Projects can be configured in the following way:

```
firebaseTestLab {
// to get a list of available devices execute `gcloud firebase test android models list`
devices = [
'',
'',
]
}
```

## Annotations

Firebase SDKs use some special annotations for tooling purposes.

### @Keep

APIs that need to be preserved up until the app's runtime can be annotated with
[@Keep](https://developer.android.com/reference/android/support/annotation/Keep).
The
[@Keep](https://developer.android.com/reference/android/support/annotation/Keep)
annotation is *blessed* to be honored by android's [default proguard
configuration](https://developer.android.com/studio/write/annotations#keep). A common use for
this annotation is because of reflection. These APIs should be generally **discouraged**, because
they can't be proguarded.

### @KeepForSdk

APIs that are intended to be used by Firebase SDKs should be annotated with
`@KeepForSdk`. The key benefit here is that the annotation is *blessed* to throw
linter errors on Android Studio if used by the developer from a non firebase
package, thereby providing a valuable guard rail.

### @PublicApi

We annotate APIs that meant to be used by developers with
[@PublicAPI](firebase-common/src/main/java/com/google/firebase/annotations/PublicApi.java). This
annotation will be used by tooling to help inform the version bump (major, minor, patch) that is
required for the next release.

## Proguarding

Firebase SDKs do not proguard themselves, but support proguarding. Firebase SDKs themselves are
proguard friendly, but the dependencies of Firebase SDKs may not be.

### Proguard config

In addition to preguard.txt, projects declare an additional set of proguard
rules in a proguard.txt that are honored by the developer's app while building
the app's proguarded apk. This file typically contains the keep rules that need
to be honored during the app' s proguarding phase.

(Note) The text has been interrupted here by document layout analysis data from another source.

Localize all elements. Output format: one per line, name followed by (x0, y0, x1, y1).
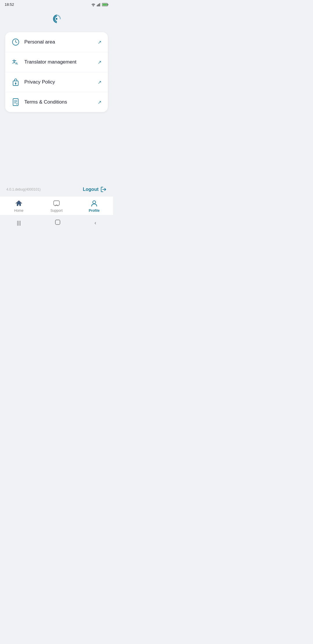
svg-rect-2 (99, 4, 99, 6)
svg-rect-7 (103, 3, 107, 6)
svg-rect-1 (98, 4, 98, 6)
android-nav-bar: ||| ‹ (0, 215, 113, 232)
svg-rect-24 (55, 220, 60, 225)
tab-home-label: Home (14, 209, 23, 213)
personal-area-arrow: ↗ (98, 39, 101, 45)
app-logo-area (0, 8, 113, 32)
privacy-policy-item[interactable]: Privacy Policy ↗ (5, 72, 108, 92)
svg-text:A: A (16, 62, 18, 65)
home-icon (15, 199, 23, 207)
privacy-icon (12, 78, 20, 86)
status-icons (91, 3, 108, 6)
battery-icon (102, 3, 108, 6)
tab-home[interactable]: Home (7, 199, 30, 213)
svg-point-23 (93, 201, 96, 204)
app-logo (49, 11, 64, 26)
tab-support-label: Support (50, 209, 63, 213)
translator-icon: 文 A (12, 58, 20, 66)
logout-icon (100, 186, 107, 193)
terms-icon (12, 98, 20, 106)
svg-rect-0 (97, 5, 97, 6)
wifi-icon (91, 3, 96, 6)
personal-area-item[interactable]: Personal area ↗ (5, 32, 108, 52)
profile-icon (90, 199, 98, 207)
tab-support[interactable]: Support (45, 199, 68, 213)
terms-arrow: ↗ (98, 100, 101, 105)
menu-card: Personal area ↗ 文 A Translator managemen… (5, 32, 108, 112)
content-spacer (0, 112, 113, 182)
terms-conditions-item[interactable]: Terms & Conditions ↗ (5, 92, 108, 112)
tab-bar: Home Support Profile (0, 196, 113, 215)
logout-label: Logout (83, 187, 99, 192)
support-icon (52, 199, 61, 207)
android-home-btn[interactable] (49, 218, 67, 228)
translator-management-item[interactable]: 文 A Translator management ↗ (5, 52, 108, 72)
translator-label: Translator management (24, 59, 77, 65)
terms-label: Terms & Conditions (24, 99, 67, 105)
logout-button[interactable]: Logout (83, 186, 107, 193)
svg-rect-6 (108, 4, 108, 5)
personal-area-icon (12, 38, 20, 46)
signal-icon (97, 3, 101, 6)
status-bar: 18:52 (0, 0, 113, 8)
personal-area-label: Personal area (24, 39, 55, 45)
svg-rect-16 (13, 99, 18, 106)
svg-rect-3 (99, 3, 100, 6)
status-time: 18:52 (5, 2, 14, 7)
android-menu-btn[interactable]: ||| (11, 219, 27, 227)
tab-profile[interactable]: Profile (83, 199, 106, 213)
privacy-label: Privacy Policy (24, 79, 55, 85)
privacy-arrow: ↗ (98, 79, 101, 85)
translator-arrow: ↗ (98, 59, 101, 65)
version-text: 4.0.1.debug(4000101) (6, 187, 41, 191)
svg-rect-4 (100, 3, 101, 6)
bottom-action-bar: 4.0.1.debug(4000101) Logout (0, 182, 113, 196)
android-back-btn[interactable]: ‹ (89, 219, 102, 227)
tab-profile-label: Profile (89, 209, 99, 213)
svg-point-8 (56, 18, 57, 20)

As a best practice, these explicit rules should be scoped to only libraries
whose source code is outside the firebase-android-sdk codebase making annotation
based approaches insufficient.The combination of keep rules resulting from the
annotations, the preguard.txt and the proguard.txt collectively determine the
APIs that are preserved at **runtime**.

## Publishing

Firebase is published as a collection of libraries each of which either
represents a top level product, or contains shared functionality used by one or
more projects. The projects are published as managed maven artifacts available
at [Google's Maven Repository](https://maven.google.com). This section helps
reason about how developers may make changes to firebase projects and have their
apps depend on the modified versions of Firebase.

### Dependencies

Any dependencies, within the projects, or outside of Firebase are encoded as
[maven dependencies](https://maven.apache.org/guides/introduction/introduction-to-dependency-mechanism.html)
into the `pom` file that accompanies the published artifact. This allows the
developer's build system (typically Gradle) to build a dependency graph and
select the dependencies using its own [resolution
strategy](https://docs.gradle.org/current/dsl/org.gradle.api.artifacts.ResolutionStrategy.html)

### Commands

For more advanced use cases where developers wish to make changes to a project,
but have transitive dependencies point to publicly released versions, individual
projects may be published as follows.

```bash
# e.g. to publish Firestore and Functions
./gradlew -PprojectsToPublish="firebase-firestore,firebase-functions" \
publishReleasingLibrariesToMavenLocal
```

Developers may take a dependency on these locally published versions by adding
the `mavenLocal()` repository to your [repositories
block](https://docs.gradle.org/current/userguide/declaring_repositories.html) in
your app module's build.gradle.

### Code Formatting

Java and Kotlin are both formatted using `spotless`.

To run formatting on a project, run
```bash
./gradlew ::spotlessApply
```

### Contributing

We love contributions! Please read our
[contribution guidelines](/CONTRIBUTING.md) to get started.